Given records —

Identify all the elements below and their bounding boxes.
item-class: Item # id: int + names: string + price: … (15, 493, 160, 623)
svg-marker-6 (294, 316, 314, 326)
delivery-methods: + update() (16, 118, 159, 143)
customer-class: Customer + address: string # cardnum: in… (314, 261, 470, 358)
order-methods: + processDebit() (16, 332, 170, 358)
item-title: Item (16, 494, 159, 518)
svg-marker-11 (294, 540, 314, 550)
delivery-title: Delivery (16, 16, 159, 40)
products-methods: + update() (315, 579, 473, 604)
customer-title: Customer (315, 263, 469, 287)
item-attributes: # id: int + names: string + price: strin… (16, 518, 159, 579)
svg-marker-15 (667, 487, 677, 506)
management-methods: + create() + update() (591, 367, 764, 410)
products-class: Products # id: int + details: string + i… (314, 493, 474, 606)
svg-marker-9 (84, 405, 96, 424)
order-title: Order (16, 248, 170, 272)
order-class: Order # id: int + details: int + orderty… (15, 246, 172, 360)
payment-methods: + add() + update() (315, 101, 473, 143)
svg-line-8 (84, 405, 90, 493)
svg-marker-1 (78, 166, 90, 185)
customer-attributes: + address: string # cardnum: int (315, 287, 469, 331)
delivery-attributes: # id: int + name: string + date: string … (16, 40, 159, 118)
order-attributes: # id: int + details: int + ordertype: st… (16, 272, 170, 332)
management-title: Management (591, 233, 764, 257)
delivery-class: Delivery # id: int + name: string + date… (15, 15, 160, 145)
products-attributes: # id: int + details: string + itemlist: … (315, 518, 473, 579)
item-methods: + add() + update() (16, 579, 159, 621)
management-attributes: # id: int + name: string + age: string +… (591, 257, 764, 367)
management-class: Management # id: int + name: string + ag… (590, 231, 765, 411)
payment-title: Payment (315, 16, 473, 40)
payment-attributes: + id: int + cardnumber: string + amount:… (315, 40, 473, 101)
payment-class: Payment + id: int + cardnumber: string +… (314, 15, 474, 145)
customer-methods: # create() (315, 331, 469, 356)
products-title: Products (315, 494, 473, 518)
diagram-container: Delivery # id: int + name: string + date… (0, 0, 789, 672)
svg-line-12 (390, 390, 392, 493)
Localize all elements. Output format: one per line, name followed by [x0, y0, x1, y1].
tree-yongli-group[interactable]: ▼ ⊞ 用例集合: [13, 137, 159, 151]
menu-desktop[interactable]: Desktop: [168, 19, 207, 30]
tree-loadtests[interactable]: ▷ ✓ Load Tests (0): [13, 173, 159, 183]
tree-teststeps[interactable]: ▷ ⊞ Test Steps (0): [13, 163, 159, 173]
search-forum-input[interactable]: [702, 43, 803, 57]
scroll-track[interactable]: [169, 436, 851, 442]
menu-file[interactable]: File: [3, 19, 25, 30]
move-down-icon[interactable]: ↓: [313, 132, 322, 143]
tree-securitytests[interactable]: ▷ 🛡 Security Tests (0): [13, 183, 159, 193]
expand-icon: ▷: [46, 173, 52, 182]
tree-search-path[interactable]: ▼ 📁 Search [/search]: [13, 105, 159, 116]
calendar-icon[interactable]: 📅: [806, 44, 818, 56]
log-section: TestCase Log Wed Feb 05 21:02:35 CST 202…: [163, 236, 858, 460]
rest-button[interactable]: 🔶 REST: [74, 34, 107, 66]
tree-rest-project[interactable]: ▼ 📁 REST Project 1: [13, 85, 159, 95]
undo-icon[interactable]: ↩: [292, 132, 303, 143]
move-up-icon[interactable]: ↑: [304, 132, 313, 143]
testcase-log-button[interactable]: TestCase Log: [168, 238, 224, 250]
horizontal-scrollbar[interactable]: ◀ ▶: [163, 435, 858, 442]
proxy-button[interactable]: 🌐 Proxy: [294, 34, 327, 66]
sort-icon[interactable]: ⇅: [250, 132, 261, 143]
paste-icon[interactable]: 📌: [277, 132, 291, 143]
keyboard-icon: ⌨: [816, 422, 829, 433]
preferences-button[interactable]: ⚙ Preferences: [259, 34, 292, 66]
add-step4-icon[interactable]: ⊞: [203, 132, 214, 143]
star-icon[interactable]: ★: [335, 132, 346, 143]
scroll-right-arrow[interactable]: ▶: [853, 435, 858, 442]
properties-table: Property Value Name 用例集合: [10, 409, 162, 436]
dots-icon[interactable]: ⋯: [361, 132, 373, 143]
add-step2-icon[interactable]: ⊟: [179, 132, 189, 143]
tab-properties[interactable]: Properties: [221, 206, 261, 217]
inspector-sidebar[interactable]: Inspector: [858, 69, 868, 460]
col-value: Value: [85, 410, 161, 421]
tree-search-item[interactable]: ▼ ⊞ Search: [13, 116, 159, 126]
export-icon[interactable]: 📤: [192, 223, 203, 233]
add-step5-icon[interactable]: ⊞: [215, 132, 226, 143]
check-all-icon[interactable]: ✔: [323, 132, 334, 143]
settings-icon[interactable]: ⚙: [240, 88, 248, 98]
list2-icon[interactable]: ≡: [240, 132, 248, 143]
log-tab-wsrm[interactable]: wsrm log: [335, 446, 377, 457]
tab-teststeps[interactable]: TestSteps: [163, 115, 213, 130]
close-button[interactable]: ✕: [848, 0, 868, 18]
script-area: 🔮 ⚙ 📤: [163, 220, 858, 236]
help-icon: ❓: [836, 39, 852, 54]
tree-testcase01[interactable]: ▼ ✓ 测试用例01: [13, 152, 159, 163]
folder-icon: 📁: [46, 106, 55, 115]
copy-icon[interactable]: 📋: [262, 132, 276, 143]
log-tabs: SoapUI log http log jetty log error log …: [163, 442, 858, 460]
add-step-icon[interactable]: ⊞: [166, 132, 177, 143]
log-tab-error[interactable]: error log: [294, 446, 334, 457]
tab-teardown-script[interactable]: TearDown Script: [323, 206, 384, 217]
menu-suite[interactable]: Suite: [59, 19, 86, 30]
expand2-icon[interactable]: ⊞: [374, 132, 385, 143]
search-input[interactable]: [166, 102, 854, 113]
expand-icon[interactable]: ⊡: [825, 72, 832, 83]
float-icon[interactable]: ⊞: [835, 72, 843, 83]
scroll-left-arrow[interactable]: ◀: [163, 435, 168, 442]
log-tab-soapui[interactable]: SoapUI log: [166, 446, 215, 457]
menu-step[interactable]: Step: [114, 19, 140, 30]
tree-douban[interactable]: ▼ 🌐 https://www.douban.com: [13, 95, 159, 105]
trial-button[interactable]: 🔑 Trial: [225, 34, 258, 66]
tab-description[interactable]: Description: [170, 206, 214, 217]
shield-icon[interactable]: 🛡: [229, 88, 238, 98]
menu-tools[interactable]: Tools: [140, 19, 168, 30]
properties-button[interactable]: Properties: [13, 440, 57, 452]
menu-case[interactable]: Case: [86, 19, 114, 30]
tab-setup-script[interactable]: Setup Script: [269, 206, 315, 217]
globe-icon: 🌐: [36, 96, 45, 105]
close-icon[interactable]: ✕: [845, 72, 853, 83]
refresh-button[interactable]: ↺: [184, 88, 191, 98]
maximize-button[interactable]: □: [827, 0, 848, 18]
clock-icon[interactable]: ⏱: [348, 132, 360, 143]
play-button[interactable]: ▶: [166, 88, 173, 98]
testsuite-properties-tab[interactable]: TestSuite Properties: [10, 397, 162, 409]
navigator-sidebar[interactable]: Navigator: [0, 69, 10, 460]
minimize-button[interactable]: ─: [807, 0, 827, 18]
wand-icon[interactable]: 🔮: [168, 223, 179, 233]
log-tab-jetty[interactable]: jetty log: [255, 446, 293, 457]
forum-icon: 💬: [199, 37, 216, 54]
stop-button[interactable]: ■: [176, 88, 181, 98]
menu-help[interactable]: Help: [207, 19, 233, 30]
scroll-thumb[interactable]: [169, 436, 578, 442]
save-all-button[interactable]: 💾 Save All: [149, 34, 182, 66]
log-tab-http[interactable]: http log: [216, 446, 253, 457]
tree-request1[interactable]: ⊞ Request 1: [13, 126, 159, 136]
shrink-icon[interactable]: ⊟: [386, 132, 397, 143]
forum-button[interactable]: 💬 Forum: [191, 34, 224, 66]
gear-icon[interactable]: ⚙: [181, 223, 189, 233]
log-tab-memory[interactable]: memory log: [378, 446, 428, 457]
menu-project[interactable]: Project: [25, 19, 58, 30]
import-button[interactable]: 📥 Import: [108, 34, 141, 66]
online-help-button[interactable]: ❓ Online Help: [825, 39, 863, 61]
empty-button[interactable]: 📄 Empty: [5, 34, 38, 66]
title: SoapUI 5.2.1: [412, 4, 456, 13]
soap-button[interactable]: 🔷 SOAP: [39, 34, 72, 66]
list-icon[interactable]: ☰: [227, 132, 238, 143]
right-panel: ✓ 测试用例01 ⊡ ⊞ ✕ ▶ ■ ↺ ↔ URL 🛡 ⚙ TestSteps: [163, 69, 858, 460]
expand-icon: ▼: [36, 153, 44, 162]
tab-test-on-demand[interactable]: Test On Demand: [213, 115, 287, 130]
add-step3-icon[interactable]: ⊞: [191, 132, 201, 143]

Assignment —
Search the records for the string "arrow", and copy every line that holds it.

Solution for this exercise —
scroll-right-arrow[interactable]: ▶: [853, 435, 858, 442]
scroll-left-arrow[interactable]: ◀: [163, 435, 168, 442]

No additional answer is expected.